◆ WORK TO COMPLETE
Read the lines below, and copy any that contain the string "oise".

◆ MATERIAL PROVIDED
== Segment start ==

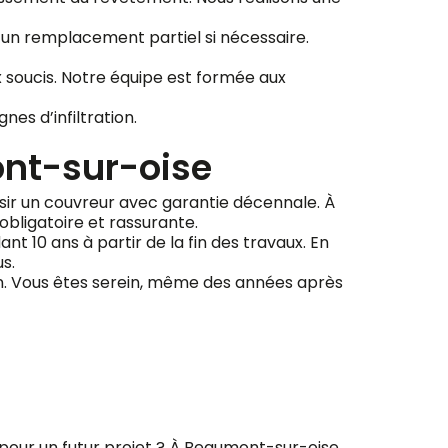
 un remplacement partiel si nécessaire.
 soucis. Notre équipe est formée aux
es d’infiltration.
nt-sur-oise
oisir un couvreur avec garantie décennale. À
bligatoire et rassurante.
t 10 ans à partir de la fin des travaux. En
s.
tion. Vous êtes serein, même des années après
 pour un futur projet ? À Beaumont-sur-oise,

== Segment end ==

◆ EXERCISE RESULT
nt-sur-oise
 pour un futur projet ? À Beaumont-sur-oise,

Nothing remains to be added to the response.